A review by mburnamfink
Showstopper! the Breakneck Race to Create Windows NT and the Next Generation at Microsoft by G. Pascal Zachary, Pascal G. Zachary

5.0

What does it take to make great software? A focus on quality boarding on obsession, brilliance, long hours, personal sacrifice, and a leaving of that intangible called leadership. Showstopper stands besides The Mythical Man Month and The Soul of a New Machine in it's depiction of programming and technology around the creation of The Last Great OS.

Lead Engineer David Cutler and his team had a ambitious job, to make the first 'platform-independent operating system', a piece of software which would revolutionize personal computing by adding reliability and backwards compatibility, and make Microsoft very very wealthy. Over 4 years, they transformed a vague idea into working software, at the cost of $150 million, many broken marriages, and constant abuse and bullying. The sense I got from this book is that Cutler was a maniac, but perhaps the only type of person who could make something like NT work. I can only hope that the massive stock options the team got compensated for the emotional trauma. The human side is paramount in this story, but able analogies explain the inner workings of the PC.
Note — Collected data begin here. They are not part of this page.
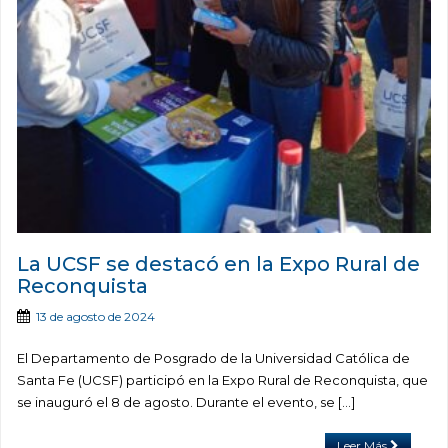
La UCSF se destacó en la Expo Rural de
Reconquista
13 de agosto de 2024
El Departamento de Posgrado de la Universidad Católica de
Santa Fe (UCSF) participó en la Expo Rural de Reconquista, que
se inauguró el 8 de agosto. Durante el evento, se […]
Leer Más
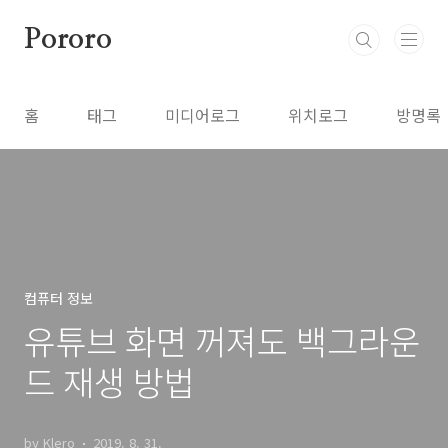
본문 바로가기
Pororo
홈
태그
미디어로그
위치로그
방명록
컴퓨터 정보
유튜브 화면 꺼져도 백그라운
드 재생 방법
by Klero
2019. 8. 31.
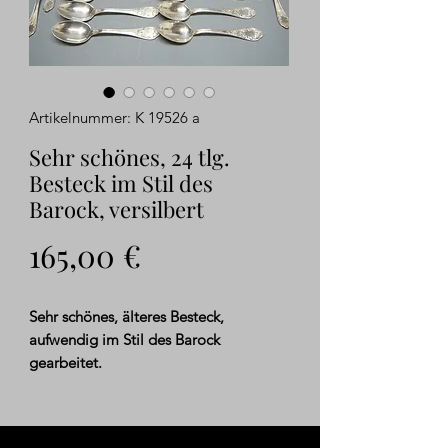
Artikelnummer: K 19526 a
Sehr schönes, 24 tlg.
Besteck im Stil des
Barock, versilbert
Preis
165,00 €
Sehr schönes, älteres
Besteck,
aufwendig im Stil des Barock
gearbeitet
.
Das 24 tlg. Besteck ist kompl. für 6
Personen, versilbert
, mit 100er Auflage
versehen.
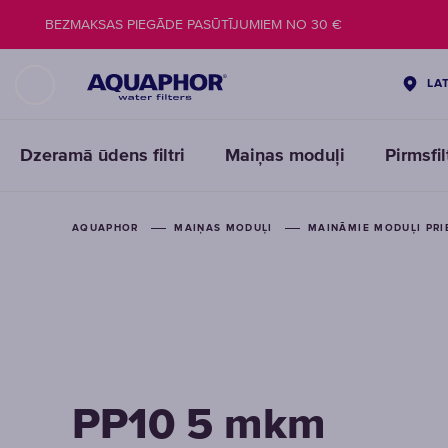
BEZMAKSAS PIEGĀDE PASŪTĪJUMIEM NO 30 €
LA
Dzeramā ūdens filtri
Maiņas moduļi
Pirmsfi
AQUAPHOR
MAIŅAS MODUĻI
MAINĀMIE MODUĻI PRI
PP10 5 mkm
These days, post-Zune, Windows phone, and the resurgence of Apple it's easy to mock Microsoft as a has been-a dinosaur limping along on monopoly market power and tech lock-in. But it serves us to remember that they were agile and innovative once. Cutler's messianic vision may have been justified, because 20 years later his code is still at the heart of the versions of Windows that we use.

*Disclosure: Gregg Zachary is a friend and colleague.